Commentary

Yann LeCun says LLMs are a dead end — is he right or just early?

Nov 17, 2025

Key Points

  • Yann LeCun argues large language models cannot reach artificial general intelligence through scaling alone, but modern LLMs already outperform humans on specialized tasks like International Mathematical Olympiad problems.
  • LLMs excel only in verifiable domains with clear correct answers like math and code, while struggling with creative and strategic work where ground truth is ambiguous or contextual.
  • LeCun's critique targets a specific subset of AI researchers rather than the field universally, as peers like Andrej Karpathy share his view that new architectures beyond the current paradigm are necessary.

Summary

Yann LeCun, an AI pioneer at Meta, has argued for years that large language models are a dead end for artificial general intelligence. The claim resurfaces regularly in profiles and tech discourse, raising the question of whether he's right or simply early.

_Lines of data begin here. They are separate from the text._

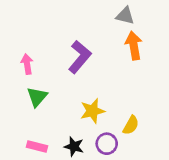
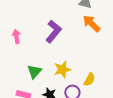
orange arrow: (134, 46) -> (91, 23), turned -36
green triangle: (37, 97) -> (34, 71), moved

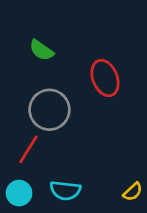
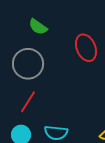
gray circle: (49, 110) -> (28, 64), moved

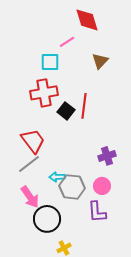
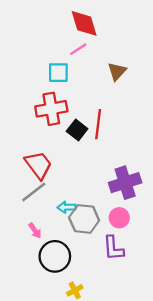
red diamond: (87, 20) -> (84, 23), moved
purple cross: (107, 156) -> (125, 183), size x1.5
pink arrow: (30, 197) -> (35, 231), size x0.6

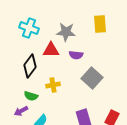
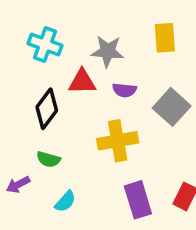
gray square: (92, 78) -> (172, 107), moved
yellow cross: (53, 85) -> (118, 141), moved, size x1.6
purple arrow: (21, 111) -> (18, 185), moved

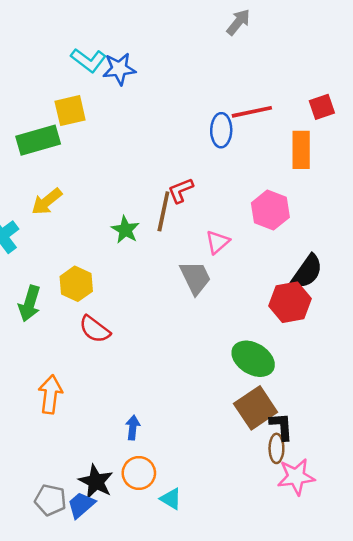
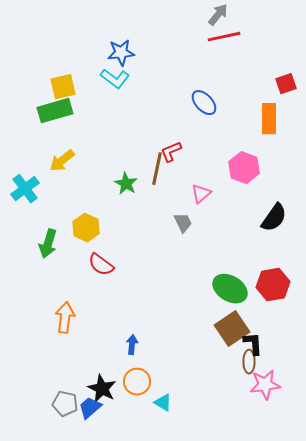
cyan L-shape: (88, 60) -> (115, 79), moved
yellow square: (70, 111) -> (63, 87), moved
red line: (252, 112) -> (224, 37), moved
blue ellipse: (221, 130) -> (204, 103), turned -44
gray trapezoid: (195, 278) -> (183, 223), size x0.7
red hexagon: (290, 302) -> (273, 285), moved

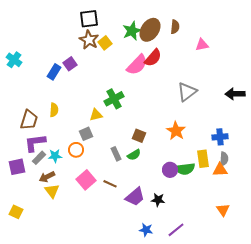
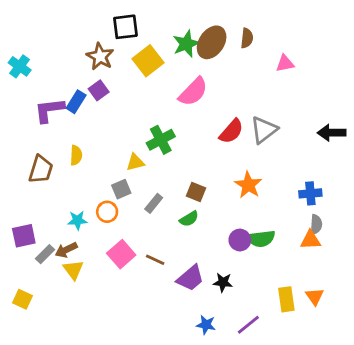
brown star: (89, 40) -> (100, 56), moved
yellow square: (105, 43) -> (148, 61), size x1.5
red semicircle: (153, 58) -> (231, 131), moved
cyan cross: (14, 60) -> (20, 66), moved
purple L-shape: (35, 143) -> (49, 110), moved
gray rectangle: (116, 154) -> (154, 203), moved, turned 64
gray rectangle: (39, 158) -> (45, 254), moved
yellow rectangle: (203, 159) -> (286, 299), moved

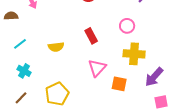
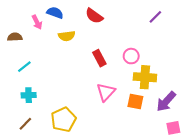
pink circle: (127, 26) -> (131, 56), moved
yellow semicircle: (56, 47) -> (67, 36), moved
cyan cross: (24, 71) -> (29, 95), turned -32
orange square: (119, 84) -> (135, 102), moved

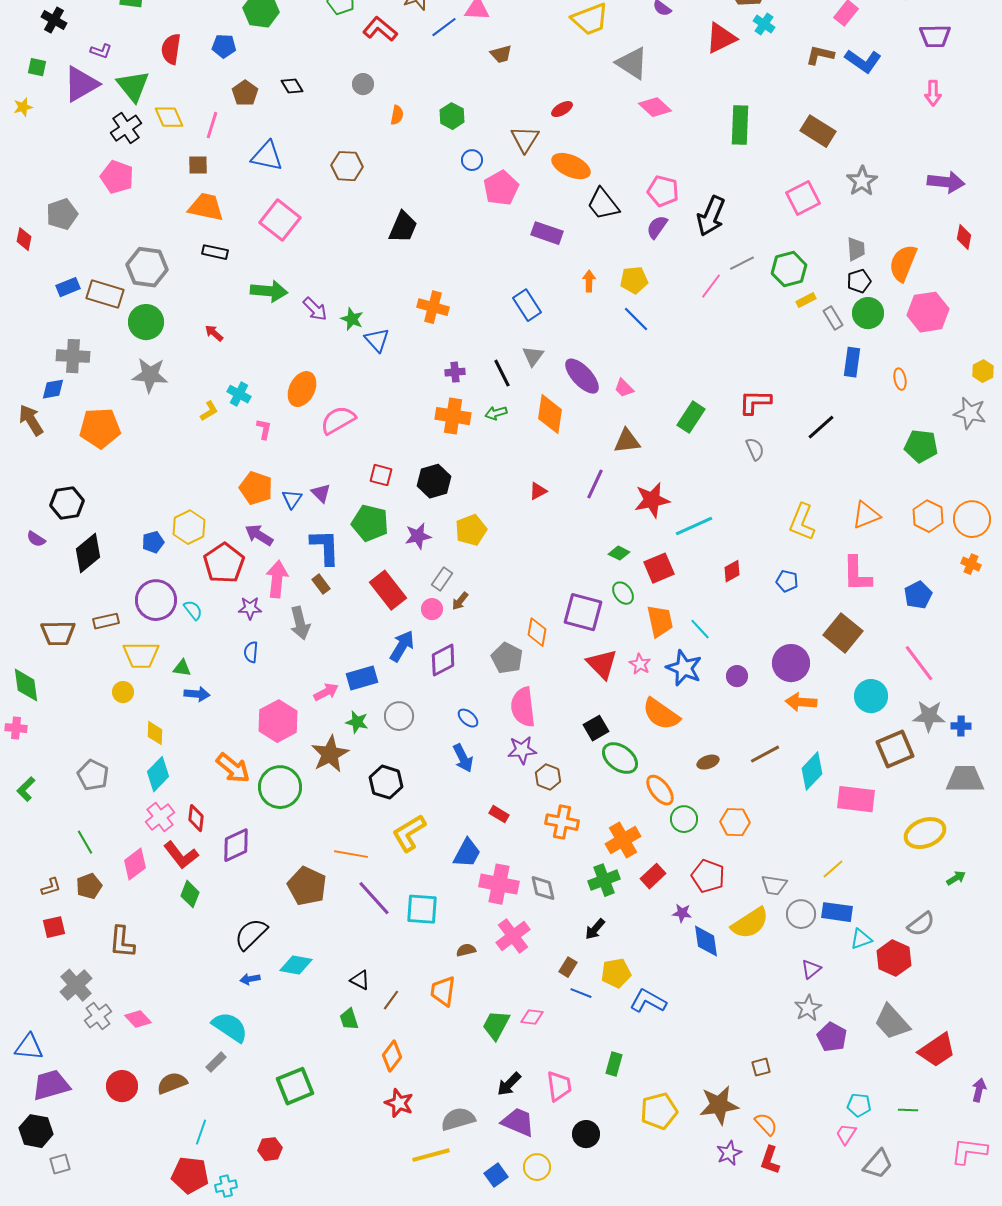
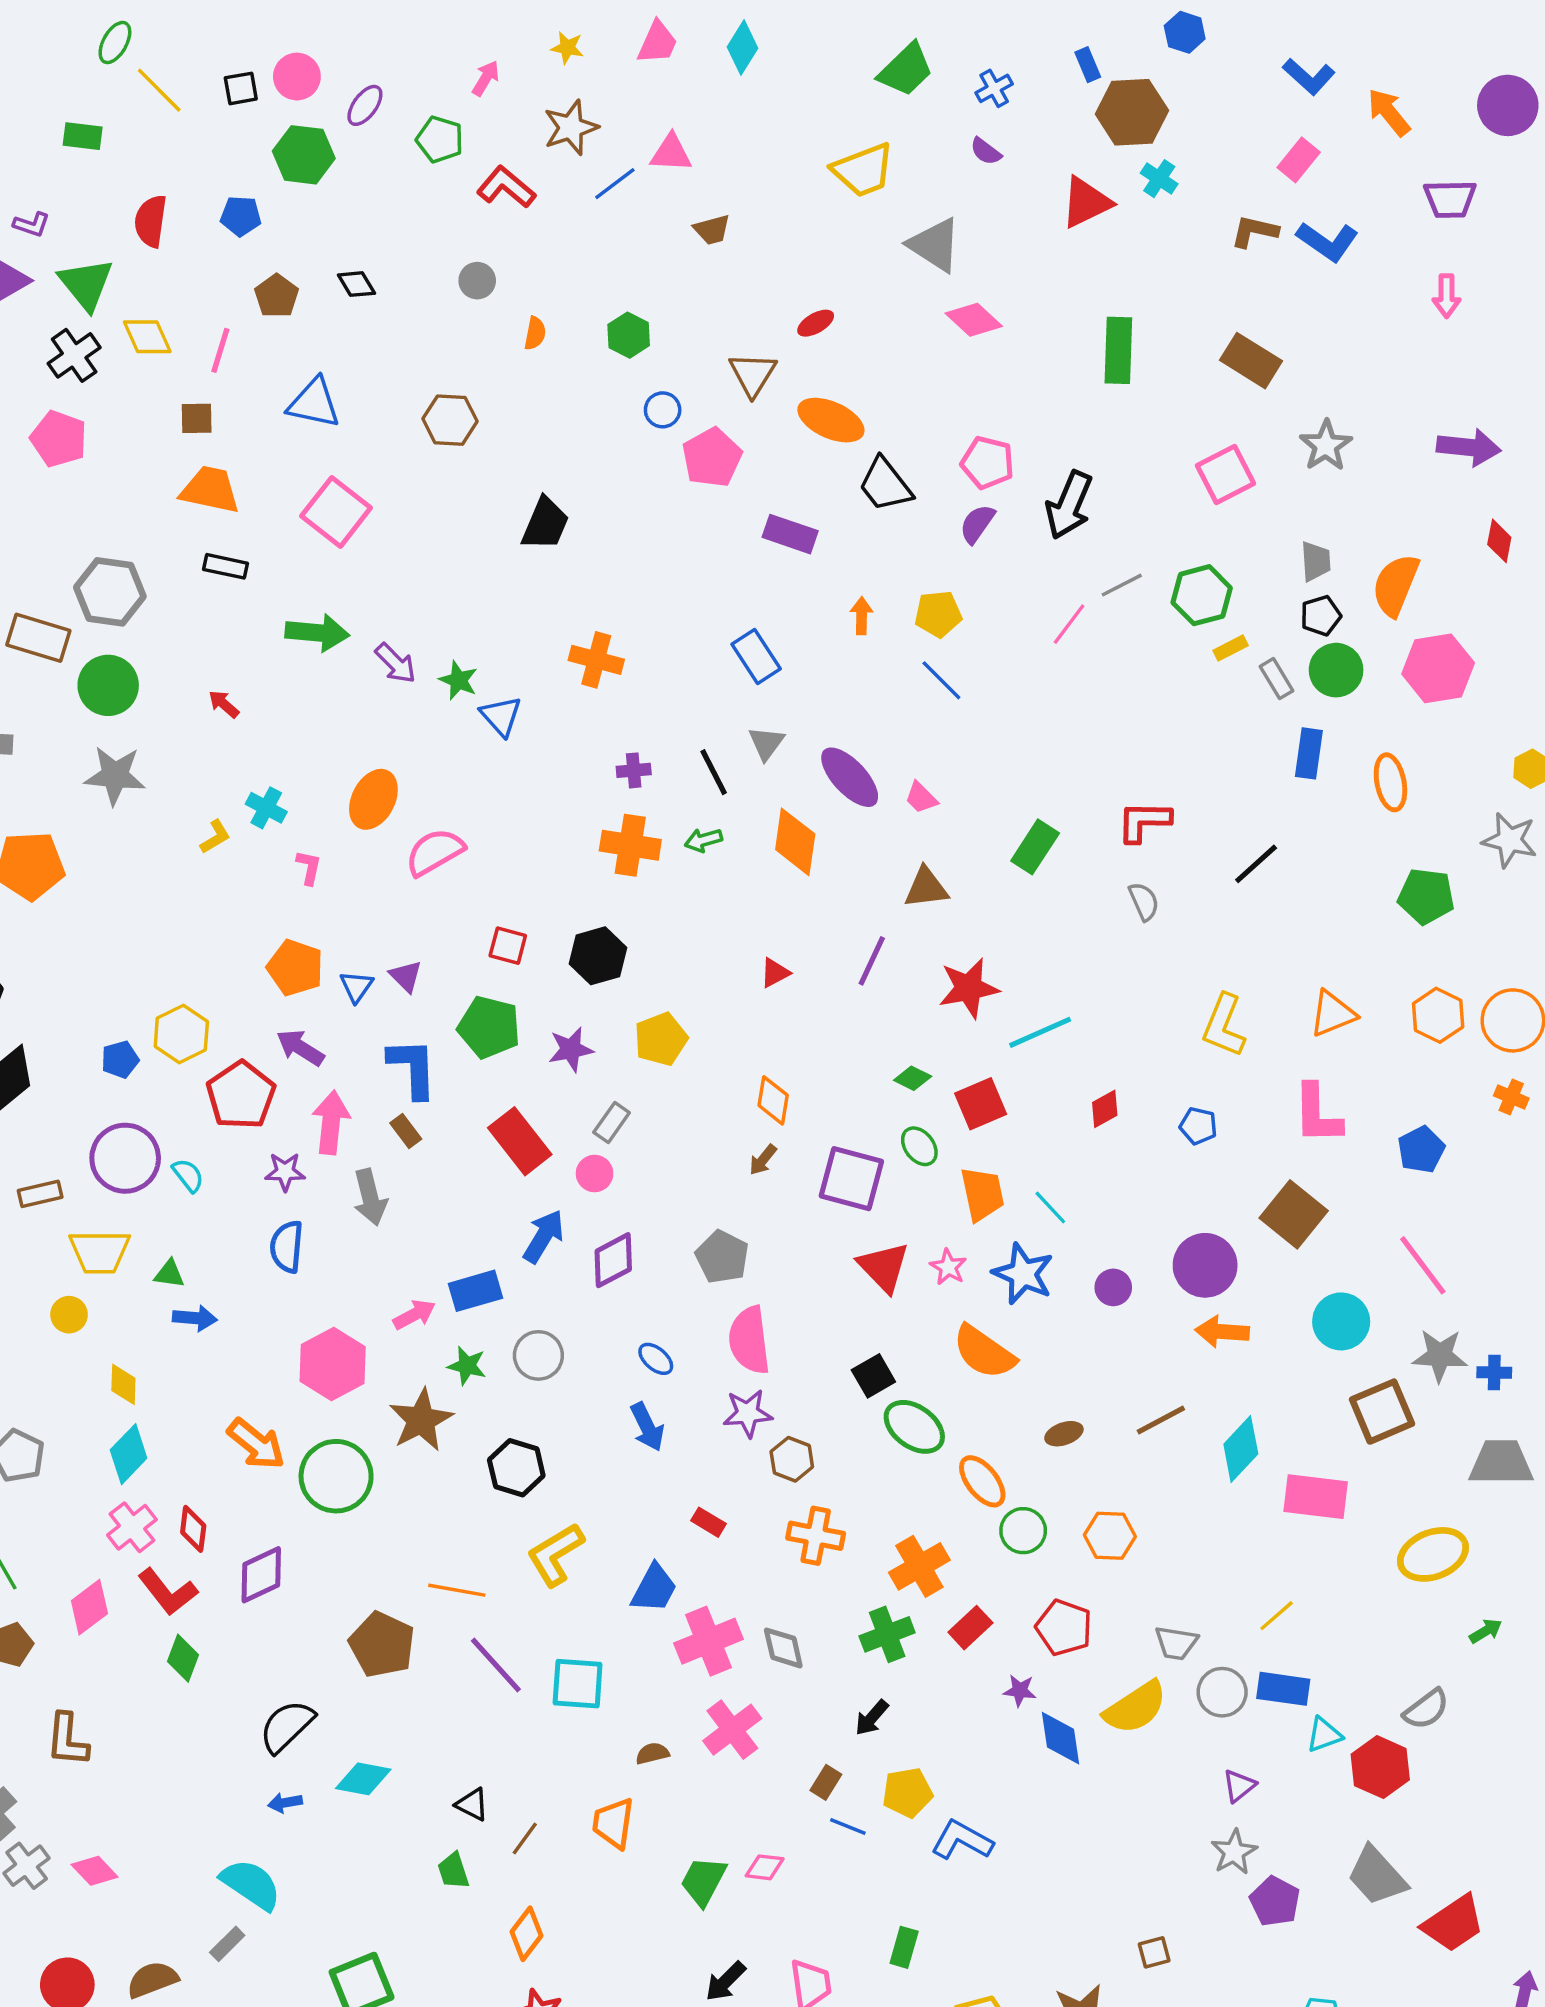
orange ellipse: (900, 379) -> (1390, 782), size x1.5
brown arrow: (460, 601) -> (763, 1160), moved
orange diamond: (537, 632) -> (773, 1100), moved
blue semicircle: (251, 652) -> (287, 1247), size x1.4
pink cross: (499, 884) -> (708, 1641), turned -33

LeCun's position is consistent: scaling LLMs further won't reach AGI or ASI because they lack genuine reasoning and intelligence. Modern LLMs perform better than most humans at specialized tasks, though. GPT models routinely win International Mathematical Olympiad gold medals, a feat that requires more than memorization.

LeCun frames himself as disagreeing with everyone, but that's imprecise. George Hotz made nearly the same claim on the Lex Fridman podcast in 2021, arguing GPT-6 won't be AGI and the GPT paradigm won't scale. Andrej Karpathy and others have echoed the need for new ideas. LeCun is disagreeing with a specific subset of AI researchers, not the field at large.

Karpathy's recent work on AI's economic impact offers a clearer frame. AI isn't like electricity or the industrial revolution. It's like a new computing paradigm where the relevant shift is what becomes automatable. In the 1980s, you could predict which jobs computing would eliminate by looking at how fixed their algorithms were: typing, bookkeeping, human calculation. Those tasks had easy-to-specify rules.

With AI, the predictive feature isn't specification. It's verifiability. Tasks that are verifiable, resettable, efficient to attempt, and rewardable through automated feedback can be solved by neural networks trained via reinforcement learning. Math, code, and puzzle-solving with correct answers progress rapidly. Tasks combining real-world knowledge, state, context, and common sense lag because they're hard to verify against an objective function.

This creates a jagged frontier of progress. LLMs excel at verifiable domains but struggle with creative and strategic work where ground truth is ambiguous. When asked to generate jokes in the style of "You're telling me a shrimp fried this rice," early LLM outputs were mechanical and unfunny. Newer models like GPT-5 with extended reasoning improve somewhat. "You're telling me a hand made this pasta" and "You're telling me a ghost wrote this book" show genuine structure, but the output remains brittle compared to human creative intuition.

LeCun's limitation is specific and architectural: LLMs excel where tasks are verifiable and fail where they aren't. Whether that ceiling matters for AGI, or whether new architectures and training paradigms will solve it, remains genuinely open.